- _Listed entries_:
· · · · · · ·

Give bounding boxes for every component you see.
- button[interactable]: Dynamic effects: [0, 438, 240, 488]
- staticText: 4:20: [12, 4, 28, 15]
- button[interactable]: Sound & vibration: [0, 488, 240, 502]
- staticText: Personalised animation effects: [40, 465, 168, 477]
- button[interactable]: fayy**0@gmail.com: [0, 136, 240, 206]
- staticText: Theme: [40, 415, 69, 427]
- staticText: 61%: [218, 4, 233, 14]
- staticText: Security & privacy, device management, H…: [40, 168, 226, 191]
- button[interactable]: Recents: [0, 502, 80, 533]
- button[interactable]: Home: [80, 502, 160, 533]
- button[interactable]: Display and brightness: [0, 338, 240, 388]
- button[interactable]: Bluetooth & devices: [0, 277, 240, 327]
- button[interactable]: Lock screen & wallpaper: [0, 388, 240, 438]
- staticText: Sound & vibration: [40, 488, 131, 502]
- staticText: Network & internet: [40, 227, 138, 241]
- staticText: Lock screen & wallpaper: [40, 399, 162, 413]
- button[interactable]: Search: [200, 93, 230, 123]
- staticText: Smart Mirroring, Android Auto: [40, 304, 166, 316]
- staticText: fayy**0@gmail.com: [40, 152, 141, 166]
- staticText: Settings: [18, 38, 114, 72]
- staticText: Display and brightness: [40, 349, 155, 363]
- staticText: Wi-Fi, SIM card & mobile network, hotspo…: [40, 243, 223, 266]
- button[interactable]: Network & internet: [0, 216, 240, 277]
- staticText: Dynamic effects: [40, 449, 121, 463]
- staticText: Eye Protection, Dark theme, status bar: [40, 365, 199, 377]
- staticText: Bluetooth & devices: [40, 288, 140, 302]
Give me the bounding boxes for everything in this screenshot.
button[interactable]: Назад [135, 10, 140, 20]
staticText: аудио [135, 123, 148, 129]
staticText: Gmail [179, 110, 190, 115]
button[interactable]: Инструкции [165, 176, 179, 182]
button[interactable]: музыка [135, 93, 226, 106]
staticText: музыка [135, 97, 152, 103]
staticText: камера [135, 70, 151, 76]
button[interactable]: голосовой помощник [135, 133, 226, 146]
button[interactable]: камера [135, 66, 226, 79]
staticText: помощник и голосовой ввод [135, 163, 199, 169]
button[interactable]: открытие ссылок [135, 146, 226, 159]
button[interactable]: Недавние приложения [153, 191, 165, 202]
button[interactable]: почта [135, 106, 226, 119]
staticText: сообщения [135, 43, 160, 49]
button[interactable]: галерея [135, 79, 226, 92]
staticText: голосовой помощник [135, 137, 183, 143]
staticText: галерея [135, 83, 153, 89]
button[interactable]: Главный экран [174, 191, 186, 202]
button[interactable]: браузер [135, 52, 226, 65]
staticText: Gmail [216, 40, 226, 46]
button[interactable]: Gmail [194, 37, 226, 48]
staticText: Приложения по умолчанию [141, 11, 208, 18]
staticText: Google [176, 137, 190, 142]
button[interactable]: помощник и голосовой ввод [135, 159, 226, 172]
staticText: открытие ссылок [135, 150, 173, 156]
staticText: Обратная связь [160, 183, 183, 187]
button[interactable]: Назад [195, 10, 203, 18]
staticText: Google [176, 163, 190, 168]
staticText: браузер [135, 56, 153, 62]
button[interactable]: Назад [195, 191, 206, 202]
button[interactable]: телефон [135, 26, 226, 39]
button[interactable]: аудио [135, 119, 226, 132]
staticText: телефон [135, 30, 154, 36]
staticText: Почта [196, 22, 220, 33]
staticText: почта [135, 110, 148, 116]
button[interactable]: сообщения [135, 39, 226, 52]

· · · · · · ·

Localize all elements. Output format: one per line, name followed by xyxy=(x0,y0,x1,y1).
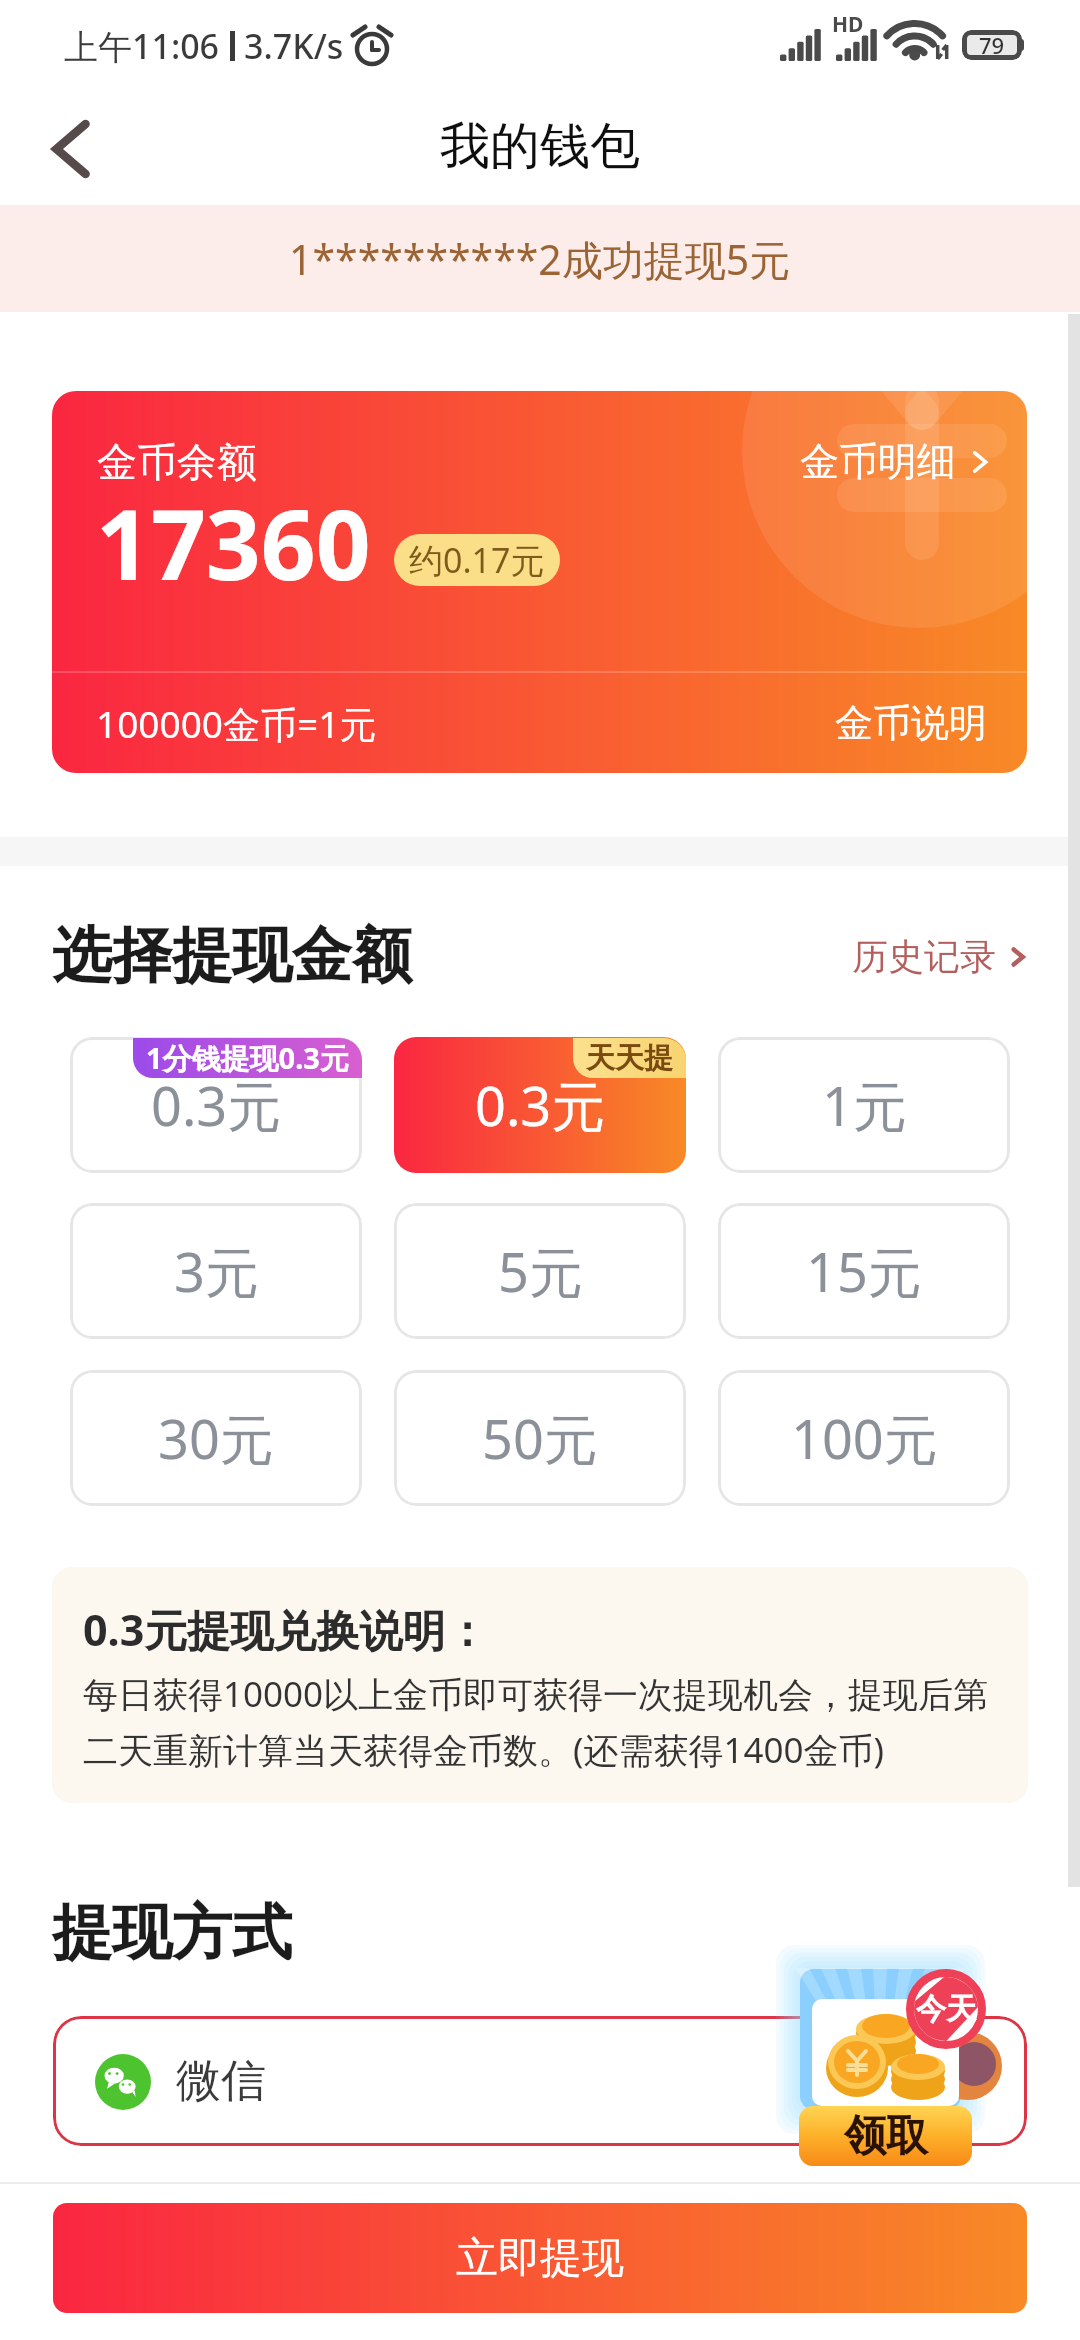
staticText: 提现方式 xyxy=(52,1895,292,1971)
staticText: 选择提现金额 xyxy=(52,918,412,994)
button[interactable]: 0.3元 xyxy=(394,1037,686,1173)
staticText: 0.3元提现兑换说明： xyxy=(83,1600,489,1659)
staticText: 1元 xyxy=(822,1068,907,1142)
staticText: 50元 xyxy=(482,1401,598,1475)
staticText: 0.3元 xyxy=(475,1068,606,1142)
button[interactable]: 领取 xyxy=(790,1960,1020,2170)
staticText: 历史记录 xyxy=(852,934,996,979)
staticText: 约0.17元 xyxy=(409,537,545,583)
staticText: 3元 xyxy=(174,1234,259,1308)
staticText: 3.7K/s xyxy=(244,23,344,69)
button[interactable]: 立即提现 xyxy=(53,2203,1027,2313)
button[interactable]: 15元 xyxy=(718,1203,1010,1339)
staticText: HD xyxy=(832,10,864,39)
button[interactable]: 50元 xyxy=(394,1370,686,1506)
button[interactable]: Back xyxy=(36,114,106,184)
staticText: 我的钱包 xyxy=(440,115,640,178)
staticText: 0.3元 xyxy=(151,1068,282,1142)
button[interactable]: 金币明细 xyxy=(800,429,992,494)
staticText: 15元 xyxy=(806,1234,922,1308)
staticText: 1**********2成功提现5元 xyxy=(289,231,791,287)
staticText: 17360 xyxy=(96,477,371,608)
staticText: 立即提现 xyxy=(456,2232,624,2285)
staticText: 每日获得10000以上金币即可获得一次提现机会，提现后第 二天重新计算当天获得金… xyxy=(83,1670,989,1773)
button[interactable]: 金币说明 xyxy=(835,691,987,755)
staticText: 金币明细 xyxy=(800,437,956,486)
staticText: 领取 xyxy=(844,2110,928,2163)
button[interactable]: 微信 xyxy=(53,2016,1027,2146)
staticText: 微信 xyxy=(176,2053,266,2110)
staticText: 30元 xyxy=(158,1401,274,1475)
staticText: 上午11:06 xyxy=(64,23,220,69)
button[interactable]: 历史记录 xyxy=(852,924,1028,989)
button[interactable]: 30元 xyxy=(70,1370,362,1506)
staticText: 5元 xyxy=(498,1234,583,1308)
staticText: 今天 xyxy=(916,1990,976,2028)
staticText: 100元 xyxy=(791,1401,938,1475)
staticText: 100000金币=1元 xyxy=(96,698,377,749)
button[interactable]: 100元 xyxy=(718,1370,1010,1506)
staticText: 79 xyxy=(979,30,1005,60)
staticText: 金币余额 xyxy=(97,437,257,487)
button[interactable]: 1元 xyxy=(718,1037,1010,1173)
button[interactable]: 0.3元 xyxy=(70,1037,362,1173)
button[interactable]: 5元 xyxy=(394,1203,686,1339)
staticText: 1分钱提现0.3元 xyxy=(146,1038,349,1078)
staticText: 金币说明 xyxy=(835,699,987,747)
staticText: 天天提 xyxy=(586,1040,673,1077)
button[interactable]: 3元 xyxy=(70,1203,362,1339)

· · · · · · ·

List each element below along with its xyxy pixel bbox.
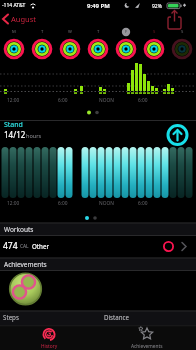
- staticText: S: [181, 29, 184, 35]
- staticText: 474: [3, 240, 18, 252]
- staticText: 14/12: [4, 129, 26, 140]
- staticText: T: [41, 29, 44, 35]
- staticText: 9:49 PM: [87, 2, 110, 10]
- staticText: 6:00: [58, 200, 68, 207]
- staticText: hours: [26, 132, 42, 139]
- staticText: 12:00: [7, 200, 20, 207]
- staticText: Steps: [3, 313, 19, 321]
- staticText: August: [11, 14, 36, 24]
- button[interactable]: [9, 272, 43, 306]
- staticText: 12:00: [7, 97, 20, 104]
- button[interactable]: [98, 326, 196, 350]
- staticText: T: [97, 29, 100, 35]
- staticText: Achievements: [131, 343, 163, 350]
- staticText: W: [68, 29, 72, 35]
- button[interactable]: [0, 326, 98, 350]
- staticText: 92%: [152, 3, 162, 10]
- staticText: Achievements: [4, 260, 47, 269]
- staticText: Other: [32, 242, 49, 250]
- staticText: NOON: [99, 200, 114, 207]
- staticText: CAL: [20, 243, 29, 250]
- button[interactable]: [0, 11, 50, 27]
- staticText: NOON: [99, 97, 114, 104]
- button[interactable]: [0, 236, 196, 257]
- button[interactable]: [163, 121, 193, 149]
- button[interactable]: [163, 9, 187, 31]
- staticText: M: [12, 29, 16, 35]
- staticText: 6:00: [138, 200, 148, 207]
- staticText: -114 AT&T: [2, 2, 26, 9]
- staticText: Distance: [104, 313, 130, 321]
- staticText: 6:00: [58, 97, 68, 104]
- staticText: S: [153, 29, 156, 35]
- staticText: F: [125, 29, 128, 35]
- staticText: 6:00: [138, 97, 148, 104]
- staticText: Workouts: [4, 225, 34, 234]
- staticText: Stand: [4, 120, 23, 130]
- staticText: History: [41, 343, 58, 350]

· · · · · · ·

- _Exercise objective_:
Across the listing above, report every line where "金币明细" occurs.

- _Solution to this task_:
button[interactable]: 金币明细 xyxy=(800,429,992,494)
staticText: 金币明细 xyxy=(800,437,956,486)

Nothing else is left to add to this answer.